Contributions to this session will explore the emergence of authoritarian populism in diverse forms and rural spaces and, in different ways, address the overarching question of how rural landscapes and experiences shape and are being shaped by these wider politics. Contributions will use conceptual tools of political ecology alongside other approaches and methods from critical social science and radical practice to understand the emergence of contemporary manifestations of authoritarian populism, its historical and political-economic roots and precedents and its consequences in the rural world, with close attention to how these manifestations are associated with shifting relationships between different social classes and groups within society and between society and environment / natural resources.
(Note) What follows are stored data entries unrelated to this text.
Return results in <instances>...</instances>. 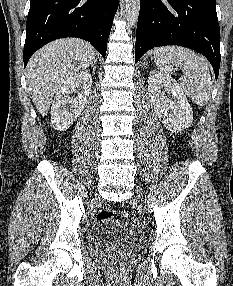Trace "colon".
Here are the masks:
<instances>
[{"mask_svg": "<svg viewBox=\"0 0 233 286\" xmlns=\"http://www.w3.org/2000/svg\"><path fill=\"white\" fill-rule=\"evenodd\" d=\"M117 216V212L110 207H106L98 213L99 220H111L117 218Z\"/></svg>", "mask_w": 233, "mask_h": 286, "instance_id": "5ec220e1", "label": "colon"}]
</instances>
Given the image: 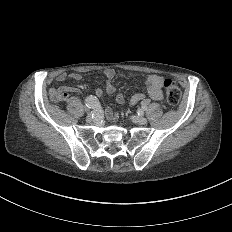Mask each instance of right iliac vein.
<instances>
[{
    "label": "right iliac vein",
    "instance_id": "63e3f726",
    "mask_svg": "<svg viewBox=\"0 0 232 232\" xmlns=\"http://www.w3.org/2000/svg\"><path fill=\"white\" fill-rule=\"evenodd\" d=\"M86 122H87V123H90V122H91V115H88V116L86 117Z\"/></svg>",
    "mask_w": 232,
    "mask_h": 232
}]
</instances>
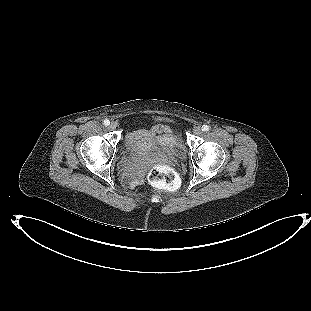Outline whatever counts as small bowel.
<instances>
[{
	"label": "small bowel",
	"mask_w": 311,
	"mask_h": 311,
	"mask_svg": "<svg viewBox=\"0 0 311 311\" xmlns=\"http://www.w3.org/2000/svg\"><path fill=\"white\" fill-rule=\"evenodd\" d=\"M162 133H164V135L166 136V131L165 130H161Z\"/></svg>",
	"instance_id": "small-bowel-1"
}]
</instances>
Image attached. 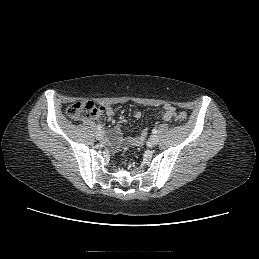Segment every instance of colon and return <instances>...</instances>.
<instances>
[{
	"instance_id": "5ec220e1",
	"label": "colon",
	"mask_w": 259,
	"mask_h": 259,
	"mask_svg": "<svg viewBox=\"0 0 259 259\" xmlns=\"http://www.w3.org/2000/svg\"><path fill=\"white\" fill-rule=\"evenodd\" d=\"M99 110L100 107L96 106L92 101H78L67 108V115L74 120L92 118L98 115ZM175 119L180 123H184L187 120V114L182 111L177 112Z\"/></svg>"
}]
</instances>
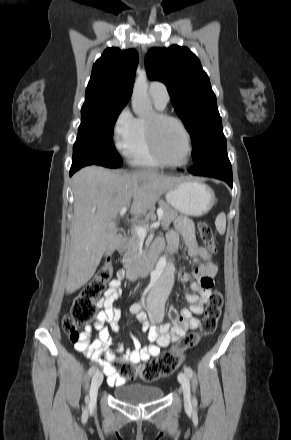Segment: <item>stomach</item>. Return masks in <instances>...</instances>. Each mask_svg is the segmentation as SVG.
Instances as JSON below:
<instances>
[{"label": "stomach", "instance_id": "obj_1", "mask_svg": "<svg viewBox=\"0 0 291 440\" xmlns=\"http://www.w3.org/2000/svg\"><path fill=\"white\" fill-rule=\"evenodd\" d=\"M166 200L181 214L202 216L212 209L216 197L208 185L194 180L182 179L166 192Z\"/></svg>", "mask_w": 291, "mask_h": 440}]
</instances>
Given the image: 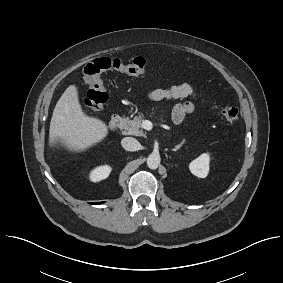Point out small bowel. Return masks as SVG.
Returning a JSON list of instances; mask_svg holds the SVG:
<instances>
[{
    "label": "small bowel",
    "mask_w": 283,
    "mask_h": 283,
    "mask_svg": "<svg viewBox=\"0 0 283 283\" xmlns=\"http://www.w3.org/2000/svg\"><path fill=\"white\" fill-rule=\"evenodd\" d=\"M194 96L195 92L193 88L186 83L174 85L166 89H154L148 94L149 99L152 101L180 99ZM194 110L195 106L191 101L177 104L172 111V122L176 125L180 124L184 120L185 116L193 113Z\"/></svg>",
    "instance_id": "1"
}]
</instances>
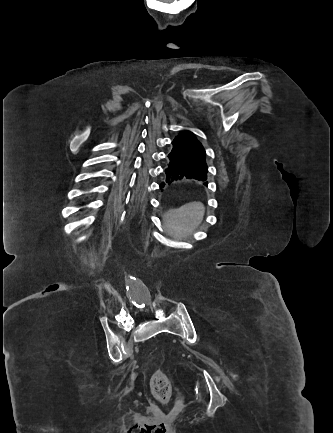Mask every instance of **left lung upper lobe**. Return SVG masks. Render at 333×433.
Returning a JSON list of instances; mask_svg holds the SVG:
<instances>
[{
	"label": "left lung upper lobe",
	"mask_w": 333,
	"mask_h": 433,
	"mask_svg": "<svg viewBox=\"0 0 333 433\" xmlns=\"http://www.w3.org/2000/svg\"><path fill=\"white\" fill-rule=\"evenodd\" d=\"M177 140L181 141L182 143H185L189 147L193 148L197 152H199L201 155L206 156L205 150L202 146V144L197 140L195 135L191 131H185L181 132L177 137Z\"/></svg>",
	"instance_id": "left-lung-upper-lobe-1"
}]
</instances>
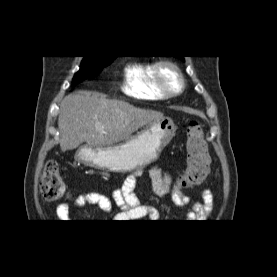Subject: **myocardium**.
<instances>
[{"mask_svg":"<svg viewBox=\"0 0 277 277\" xmlns=\"http://www.w3.org/2000/svg\"><path fill=\"white\" fill-rule=\"evenodd\" d=\"M164 67L170 68L177 76L178 80H179V88L177 90H170L163 79L162 76V69ZM153 74H154V80H155V84L157 89L165 96V97H175L179 94H181L186 86V81L184 78V75L182 73L181 68L174 63L173 61L170 60H161L156 62L153 65Z\"/></svg>","mask_w":277,"mask_h":277,"instance_id":"obj_1","label":"myocardium"}]
</instances>
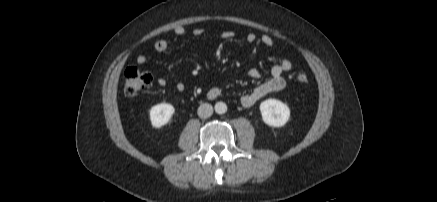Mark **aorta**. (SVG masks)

Emancipatory rural politics II: resisting, mobilizing and creating alternatives

Discussant: Ian Scoones (Institute of Development Studies and STEPS Centre, University of Sussex)

Preliminary session abstract: The current political conjuncture has given rise to new forms and manifestations of authoritarian populism with wide-reaching implications. In this session, we ask what alternative politics – and political-economic practices – also emerge at this conjuncture? What are ‘emancipatory’ possibilities or ‘alternative’ rural politics in practice in settings that may simultaneously seem to have been left behind by globalized capitalism yet represent the new (or last?) frontiers of enclosure, extraction and financialization?

Informed by insights from political ecology, alongside other approaches and methods from critical social science and radical practice, contributions to this session will explore relationships between historical and contemporary rural struggles, forms of resistance and mobilization, and practices of imagining and creating alternatives, encouraging a comparative conversation.

How are new alliances being built between urban and rural movements and spaces, within and outside mainstream political formations? How and why do informal, unruly styles of politics intersect with or reject more formal organized movements and electoral and institutional politics? How have conflict and violence both closed down and opened up new spaces for the development of new forms of resistance, mobilization, and practices of imagining and creating emancipatory alternatives? How are power, class, the state, participation, citizenship, institutions and democracy conceptualized or contested? Contributions by or co-produced with those actively engaged in resistance and building alternatives are especially encouraged.